The Trash Polka style is one that stands apart from many others in a crowd. This unique and singular tattoo style displays the convergence of the many tattoo styles and an evolution in the tattoo world mimicking the path of fine art. Trash Polka can be compared to the movement of pop art and collage work. This style was first devolved at Buena Vista Tattoo Club in Würzburg, Germany by Simone Plaff and Volko Merschky. This style combines smudges and realistic images in kinetic landscapes that generate a dissonant but intriguing piece. Valco has said that this style is “realism and trash; the nature and the abstract; technology and humanity; past, present, and future; opposites that they are trying to urge into a creative dance to harmony and rhythm in tune with the body”. The color palette for Trash Polka is extremely limited with only the use of bold black and red. And, much similar to Champagne only being from Champagne France, true Trash Polka can only come out of the Buena Vista Tattoo Club. Of course, many artist are beginning to imitate this style and will build upon and reconstruct from this technique eventually causing a metamorphose into another art form to be studied.

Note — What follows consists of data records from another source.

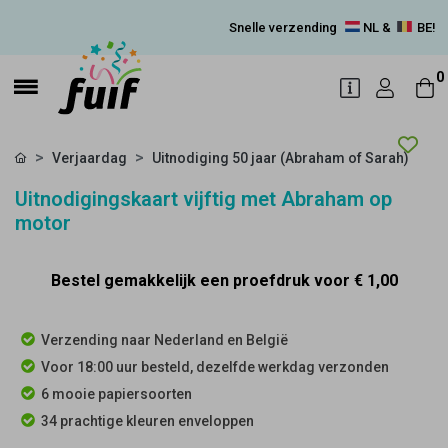
Snelle verzending
NL &
BE!
0
Verjaardag
Uitnodiging 50 jaar (Abraham of Sarah)
Uitnodigingskaart vijftig met Abraham op
motor
Bestel gemakkelijk een proefdruk voor
€ 1,00
Verzending naar Nederland en België
Voor 18:00 uur besteld, dezelfde werkdag verzonden
6 mooie papiersoorten
34 prachtige kleuren enveloppen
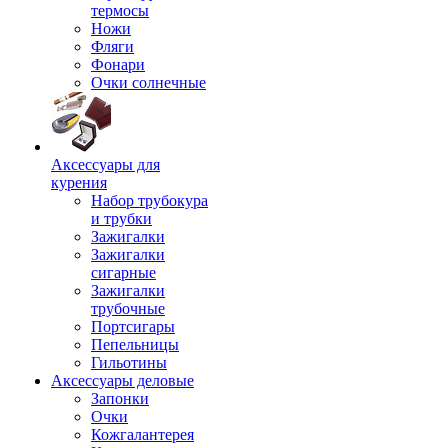
термосы
Ножи
Фляги
Фонари
Очки солнечные
Аксессуары для
курения
Набор трубокура
и трубки
Зажигалки
Зажигалки
сигарные
Зажигалки
трубочные
Портсигары
Пепельницы
Гильотины
Аксессуары деловые
Запонки
Очки
Кожгалантерея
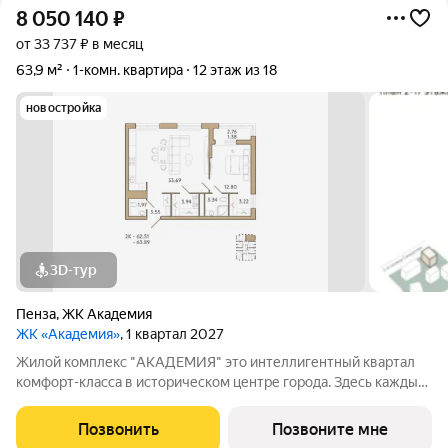
8 050 140
₽
от 33 737 ₽ в месяц
63,9 м²
1-комн. квартира
12 этаж из 18
новостройка
3D-тур
Пенза
,
ЖК Академия
ЖК «Академия»
, 1 квартал 2027
Жилой комплекс "АКАДЕМИЯ" это интеллигентный квартал
комфорт-класса в историческом центре города. Здесь каждый
может почувствовать энергетику исторического центра в
оправе высоких стандартов комфортного жилья. Окружение
Позвонить
Позвоните мне
жилого комплекса: 1. Спасский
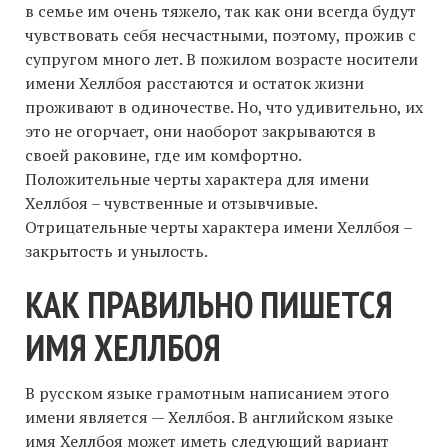
в семье им очень тяжело, так как они всегда будут
чувствовать себя несчастными, поэтому, прожив с
супругом много лет. В пожилом возрасте носители
имени Хеллбоя расстаются и остаток жизни
проживают в одиночестве. Но, что удивительно, их
это не огорчает, они наоборот закрываются в
своей раковине, где им комфортно.
Положительные черты характера для имени
Хеллбоя – чувственные и отзывчивые.
Отрицательные черты характера имени Хеллбоя –
закрытость и унылость.
КАК ПРАВИЛЬНО ПИШЕТСЯ
ИМЯ ХЕЛЛБОЯ
В русском языке грамотным написанием этого
имени является — Хеллбоя. В английском языке
имя Хеллбоя может иметь следующий вариант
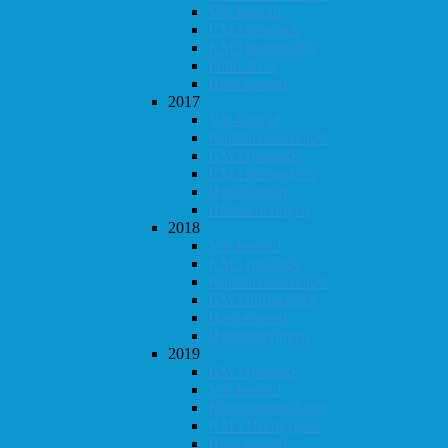
Vår-konrad
KM i lynsjakk
KM i hurtigsjakk
Follo 20 år
Høst-konrad
2017
Vår-konrad
Klubbmesterskapet
KM i lynsjakk
KM i hurtigsjakk
Høst-konrad
Høstturneringen
2018
Vår-konrad
KM i lynsjakk
Klubbmesterskapet
KM i hurtigsjakk
Høst-konrad
Høstturneringen
2019
KM i lynsjakk
Vår-konrad
Klubbmesterskapet
KM i Hurtigsjakk
Høst-konrad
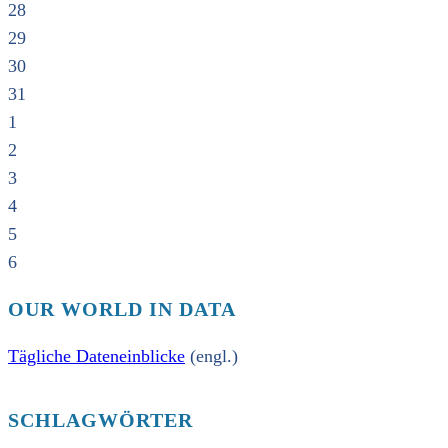
28
29
30
31
1
2
3
4
5
6
OUR WORLD IN DATA
Tägliche Dateneinblicke
(engl.)
SCHLAGWÖRTER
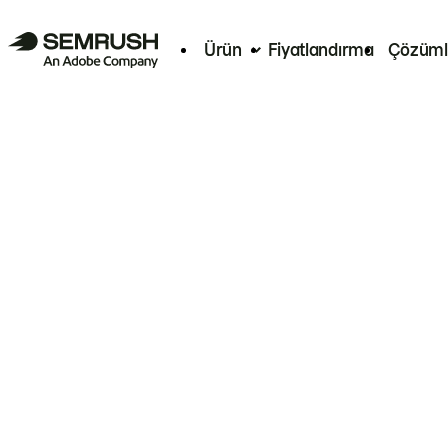
Ürün
Fiyatlandırma
Çözüml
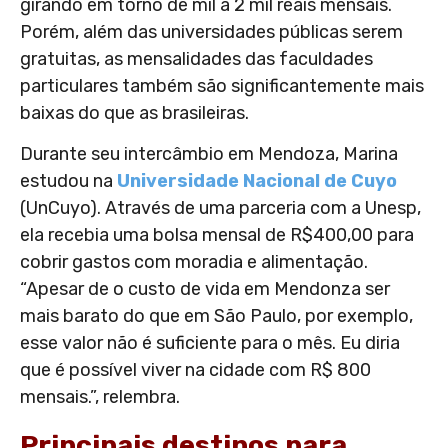
girando em torno de mil a 2 mil reais mensais.
Porém, além das universidades públicas serem
gratuitas, as mensalidades das faculdades
particulares também são significantemente mais
baixas do que as brasileiras.
Durante seu intercâmbio em Mendoza, Marina
estudou na
Universidade Nacional de Cuyo
(UnCuyo). Através de uma parceria com a Unesp,
ela recebia uma bolsa mensal de R$400,00 para
cobrir gastos com moradia e alimentação.
“Apesar de o custo de vida em Mendonza ser
mais barato do que em São Paulo, por exemplo,
esse valor não é suficiente para o mês. Eu diria
que é possível viver na cidade com R$ 800
mensais.”, relembra.
Principais destinos para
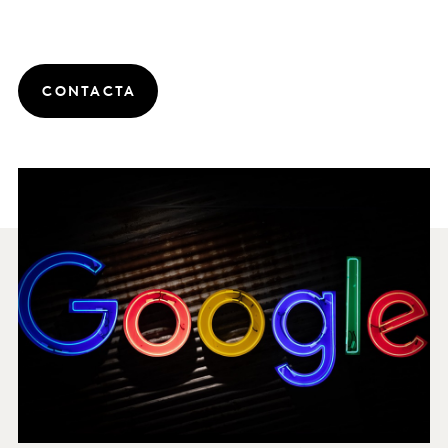
CONTACTA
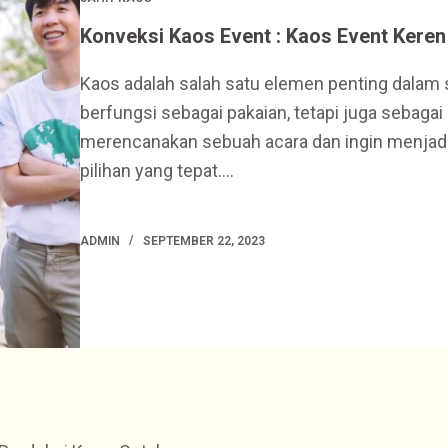
Konveksi Kaos Event : Kaos Event Keren
Kaos adalah salah satu elemen penting dalam s
berfungsi sebagai pakaian, tetapi juga sebagai 
merencanakan sebuah acara dan ingin menjadik
pilihan yang tepat.…
ADMIN
SEPTEMBER 22, 2023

There are a couple of things to think about in considering a tattoo in this style. Red and black ink tend to fade very easily. One of the main draws to Trash polka style is that It is meant to have a very “fresh” look. These very graphic and bold tattoos are to be seen as if they are just freshly tattooed. Trash Polka is such a newly developed technique that it is yet to be seen how these tattoos will hold up after ageing. As with any tattoo, but especially with Trash Polka, use lots and lots of sunscreen. There is no point in spending a ton of cash to get a really epic tattoo if you are just going to let it fade away by something you can easily control. Also, true Trash Polka is a conglomeration or collage of many different elements and ideas. Which means, each idea behind a certain image may not fit together with something else in the same tattoo. Hence, the trash part of the name. So, this may make it difficult to place a lot of meaning behind the totality of the tattoo. Remember, the point is that, it is a bit of trash thrown together. All and all though, any good artist can design a Trash style tattoo where all the elements ultimately define the overall image.
This design that is featured is my own take on Trash Polka style. Although I did try to maintain a running theme. It contains the elements of a tiger, alongside a warrior with the Japanese rising sun and a little Kanji calligraphy meaning virtue and goodness.
No matter what style you choose, you should want it to be timeless. This technique tends to be both loved and hated. As always, with research and time you will find the perfect tattoo that is meant for your skin.